You can’t change something by making it wrong. You can only effect change if you can wake up the sleeping people, and in order for them to hear you, you must have compassion for how they got where they are.
Think of all the truly effective change agents. They didn’t come out with hate, guns blaring and voices screaming. They came out with love and spoke to the hearts of those who knew there was another way.
That’s my intention with medicine. Many people are angry at medicine because our system is so broken. I used to be too. But the establishment can’t hear you if you’re beating them up. They’ll defend against you, even if you speak the truth.
The only way to get them to hear you is to love the very people who are out of alignment, with a universal truth.
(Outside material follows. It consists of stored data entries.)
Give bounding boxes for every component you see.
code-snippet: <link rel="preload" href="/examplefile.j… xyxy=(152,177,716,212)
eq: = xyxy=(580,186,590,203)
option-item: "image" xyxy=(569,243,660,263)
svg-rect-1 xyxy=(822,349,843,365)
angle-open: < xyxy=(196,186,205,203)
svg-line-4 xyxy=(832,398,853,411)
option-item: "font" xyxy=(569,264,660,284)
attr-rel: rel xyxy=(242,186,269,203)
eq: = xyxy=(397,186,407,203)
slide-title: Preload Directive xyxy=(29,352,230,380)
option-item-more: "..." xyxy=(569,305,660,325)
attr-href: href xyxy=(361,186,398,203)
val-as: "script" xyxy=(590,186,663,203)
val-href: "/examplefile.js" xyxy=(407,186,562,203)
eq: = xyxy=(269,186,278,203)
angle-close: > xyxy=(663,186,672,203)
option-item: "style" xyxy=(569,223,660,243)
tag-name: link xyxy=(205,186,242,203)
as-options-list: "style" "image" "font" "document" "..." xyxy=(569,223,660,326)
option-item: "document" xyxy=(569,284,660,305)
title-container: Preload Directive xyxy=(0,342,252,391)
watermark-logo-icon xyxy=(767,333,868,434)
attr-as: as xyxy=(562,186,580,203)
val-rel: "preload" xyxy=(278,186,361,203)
Then, feeling loved and safe, they have the opportunity to release their defenses and examine their own beliefs and actions and choose whether they’ll come with you or dismiss what you’re teaching.
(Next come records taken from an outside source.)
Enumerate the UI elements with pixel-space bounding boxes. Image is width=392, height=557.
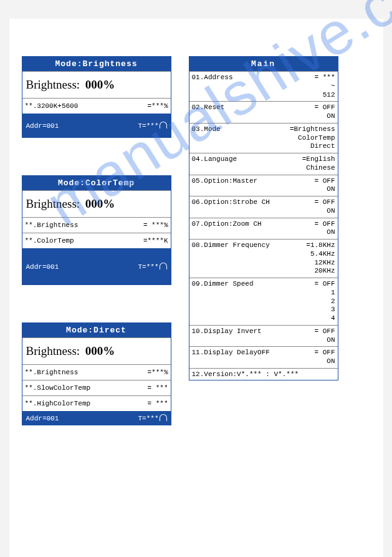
param-label: **.SlowColorTemp (25, 384, 91, 392)
param-row: **.HighColorTemp = *** (22, 395, 171, 411)
menu-label: 11.Display DelayOFF (192, 349, 315, 356)
menu-value: =Brightness (290, 125, 335, 134)
main-title: Main (189, 57, 338, 71)
temp-value: T=*** (138, 263, 166, 271)
menu-value: Chinese (302, 164, 335, 173)
param-value: = *** (147, 400, 168, 407)
addr-bar: Addr=001 T=*** (22, 114, 171, 137)
menu-value: ON (314, 228, 335, 237)
menu-label: 05.Option:Master (192, 177, 315, 185)
menu-value: Direct (290, 142, 335, 151)
menu-row: 07.Option:Zoom CH= OFFON (189, 218, 338, 240)
menu-row: 02.Reset= OFFON (189, 101, 338, 123)
menu-value: = OFF (314, 177, 335, 186)
menu-value: = OFF (314, 104, 335, 112)
menu-label: 01.Address (192, 74, 315, 81)
menu-label: 07.Option:Zoom CH (192, 220, 315, 228)
menu-row: 10.Display Invert= OFFON (189, 325, 338, 347)
menu-value: =English (302, 155, 335, 164)
panel-title: Mode:ColorTemp (22, 176, 171, 190)
menu-row: 08.Dimmer Frequency=1.8KHz5.4KHz12KHz20K… (189, 239, 338, 278)
menu-values: = OFFON (314, 198, 335, 216)
panel-title: Mode:Brightness (22, 57, 171, 71)
param-label: **.3200K+5600 (25, 102, 79, 110)
param-row: **.3200K+5600 =***% (22, 98, 171, 114)
menu-value: = OFF (314, 280, 335, 289)
addr-value: Addr=001 (26, 263, 59, 271)
menu-value: 5.4KHz (306, 250, 335, 259)
temp-icon (160, 414, 167, 421)
menu-value: ON (314, 112, 335, 121)
menu-row: 11.Display DelayOFF= OFFON (189, 346, 338, 368)
menu-value: ON (314, 207, 335, 216)
menu-label: 02.Reset (192, 104, 315, 111)
menu-values: = OFFON (314, 327, 335, 345)
menu-value: ON (314, 185, 335, 194)
param-label: **.ColorTemp (25, 237, 74, 245)
menu-label: 12.Version:V*.*** : V*.*** (192, 371, 335, 378)
temp-icon (160, 122, 167, 128)
menu-value: =1.8KHz (306, 241, 335, 250)
menu-values: = OFFON (314, 104, 335, 121)
param-label: **.Brightness (25, 369, 79, 376)
menu-value: 4 (314, 314, 335, 323)
menu-label: 08.Dimmer Frequency (192, 241, 307, 249)
menu-values: = OFFON (314, 349, 335, 366)
menu-row: 05.Option:Master= OFFON (189, 175, 338, 196)
menu-value: = OFF (314, 220, 335, 229)
menu-label: 06.Option:Strobe CH (192, 198, 315, 206)
param-value: =***% (147, 369, 168, 376)
menu-values: =BrightnessColorTempDirect (290, 125, 335, 151)
menu-label: 03.Mode (192, 125, 290, 133)
menu-row: 12.Version:V*.*** : V*.*** (189, 368, 338, 380)
menu-value: 20KHz (306, 267, 335, 276)
brightness-row: Brightness: 000% (22, 190, 171, 217)
menu-value: ON (314, 336, 335, 345)
menu-value: 12KHz (306, 259, 335, 268)
menu-values: = ***~512 (314, 74, 335, 99)
menu-value: 3 (314, 306, 335, 314)
param-row: **.Brightness =***% (22, 364, 171, 380)
addr-value: Addr=001 (26, 122, 59, 130)
brightness-row: Brightness: 000% (22, 71, 171, 98)
menu-row: 03.Mode=BrightnessColorTempDirect (189, 123, 338, 153)
menu-value: ~ (314, 82, 335, 91)
menu-values: = OFFON (314, 177, 335, 195)
param-label: **.Brightness (25, 221, 79, 229)
param-row: **.SlowColorTemp = *** (22, 380, 171, 395)
param-value: = *** (147, 384, 168, 392)
addr-value: Addr=001 (26, 415, 59, 422)
menu-value: ON (314, 357, 335, 366)
menu-row: 01.Address= ***~512 (189, 71, 338, 101)
param-row: **.Brightness = ***% (22, 217, 171, 233)
menu-label: 10.Display Invert (192, 327, 315, 335)
brightness-row: Brightness: 000% (22, 337, 171, 364)
addr-bar: Addr=001 T=*** (22, 248, 171, 284)
brightness-value: 000% (85, 344, 115, 357)
menu-values: = OFFON (314, 220, 335, 238)
menu-row: 04.Language=EnglishChinese (189, 153, 338, 175)
menu-value: = OFF (314, 327, 335, 336)
menu-values: = OFF1234 (314, 280, 335, 323)
brightness-label: Brightness: (26, 197, 80, 210)
menu-values: =EnglishChinese (302, 155, 335, 173)
menu-value: 2 (314, 298, 335, 306)
panel-direct: Mode:Direct Brightness: 000% **.Brightne… (22, 322, 171, 425)
menu-value: = OFF (314, 349, 335, 357)
brightness-label: Brightness: (26, 344, 80, 357)
menu-label: 04.Language (192, 155, 302, 163)
temp-value: T=*** (138, 414, 166, 422)
menu-row: 06.Option:Strobe CH= OFFON (189, 196, 338, 218)
menu-label: 09.Dimmer Speed (192, 280, 315, 288)
menu-value: = *** (314, 74, 335, 82)
param-value: =****K (143, 237, 168, 245)
temp-icon (160, 263, 167, 269)
main-menu: Main 01.Address= ***~51202.Reset= OFFON0… (189, 56, 338, 380)
panel-title: Mode:Direct (22, 323, 171, 337)
brightness-value: 000% (85, 78, 115, 91)
menu-value: ColorTemp (290, 134, 335, 143)
param-row: **.ColorTemp =****K (22, 233, 171, 248)
panel-colortemp: Mode:ColorTemp Brightness: 000% **.Brigh… (22, 175, 171, 285)
brightness-label: Brightness: (26, 78, 80, 91)
menu-row: 09.Dimmer Speed= OFF1234 (189, 278, 338, 325)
If they don’t choose to come with you, it doesn’t mean they’re wrong. We live in a very dualistic world, in which you’re considered either right or wrong, awake or asleep, north or south, our side or their side, and we place judgments on all those positions. But we need to release the judgments. We all have our own paths.
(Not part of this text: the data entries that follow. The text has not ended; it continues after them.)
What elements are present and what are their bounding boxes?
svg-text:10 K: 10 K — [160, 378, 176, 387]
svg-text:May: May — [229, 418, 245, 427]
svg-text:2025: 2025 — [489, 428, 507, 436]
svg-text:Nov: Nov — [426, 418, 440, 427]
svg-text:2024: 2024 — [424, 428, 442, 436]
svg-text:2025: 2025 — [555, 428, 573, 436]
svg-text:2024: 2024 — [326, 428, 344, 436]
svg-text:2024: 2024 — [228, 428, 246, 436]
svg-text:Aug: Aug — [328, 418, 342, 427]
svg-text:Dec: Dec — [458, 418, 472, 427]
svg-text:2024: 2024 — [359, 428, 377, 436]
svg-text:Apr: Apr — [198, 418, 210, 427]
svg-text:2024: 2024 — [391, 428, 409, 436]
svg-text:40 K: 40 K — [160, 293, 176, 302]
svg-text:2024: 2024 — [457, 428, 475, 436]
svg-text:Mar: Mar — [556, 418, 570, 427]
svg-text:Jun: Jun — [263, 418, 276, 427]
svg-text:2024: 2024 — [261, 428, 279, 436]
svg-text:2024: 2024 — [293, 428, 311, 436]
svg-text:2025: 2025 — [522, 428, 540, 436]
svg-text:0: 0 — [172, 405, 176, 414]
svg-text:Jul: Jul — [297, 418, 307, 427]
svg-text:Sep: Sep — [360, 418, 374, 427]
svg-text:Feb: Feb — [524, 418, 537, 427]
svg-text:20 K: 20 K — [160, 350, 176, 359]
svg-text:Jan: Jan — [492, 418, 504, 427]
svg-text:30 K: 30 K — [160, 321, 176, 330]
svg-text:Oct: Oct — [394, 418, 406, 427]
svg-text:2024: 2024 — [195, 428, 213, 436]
If you’re trying to change people who aren’t ready to change, release them without anger. It just means their souls are not yet ready for what you are inviting them to do.
No need to be angry. Bless them and carry on.
Letting Go of the Anger
If it feels impossible to stop being righteously angry at those you seek to change, this is my prayer for each of you:
May you find the angry part of you, the part that feels violated and betrayed, the part that should have been nurtured, but instead was harmed, the part that is making others wrong, the part that is frustrated because you know the truth and nobody else is listening to you, the part that just can’t stand the discomfort of being with the truth when others don’t yet have it.
Offer that part of you comfort, loving care, and compassion. Promise to take care of that part of you. Make a commitment to always listen to this angry part. Promise to never sell out that part of you. Never. Ever. Reassure the angry part. Mother the angry part. Soothe the angry part.
The angry part thinks it won’t get heard unless it screams, defends, and makes everyone else wrong. The angry part doesn’t trust that it will be heard if it shows up in love. It doesn’t realize it’s actually sabotaging your efforts to effect change, because you can’t change something when you make it ‘wrong’.
But I promise, there’s a more effective way to teach.
Forgive and Love Those Who Hurt You
I know this may feel impossible for many of you – and that’s okay – but if you’re ready, when the angry part calms down, do a loving kindness meditation focused on all the people who aren’t changing, the ones who aren’t listening to you, the ones who hurt you, the ones who disrespected you, the ones who aren’t ready to face the truth that you know.
Know that they were hurt too, that they have an angry part within them that they are not acknowledging, that they are defending against you and your truth because of this angry part that they’re trying to protect. Because they’re not nurturing their own angry part, the angry part keeps acting out, hurting others.
I know it’s hard, but try to open your heart to love those who hurt you. Have compassion for them, for they were hurt as you were. Pray for help if you think you can’t forgive.
Then, with that in your heart, go out to those who aren’t listening if it is your path to do so (it’s okay if it isn’t). Teach what you’re here to teach, but not from a place of agenda or dogma, not with righteous anger and indignation, but with an invitation to see the light.
Model another way, without attaching to whether or not they choose to see the light with you. Then, from a place of non-judgment, you can illuminate universal truths and inspire those who seek to join you in knowing the truth, while releasing those who choose not to hear you.
Would You Be Willing to Show Up Differently?
What do you hope to change? What are you making wrong? What are you righteously angry about? Is there any way you could shift so you show up with love, compassion, and non-judgment for the sleeping people instead?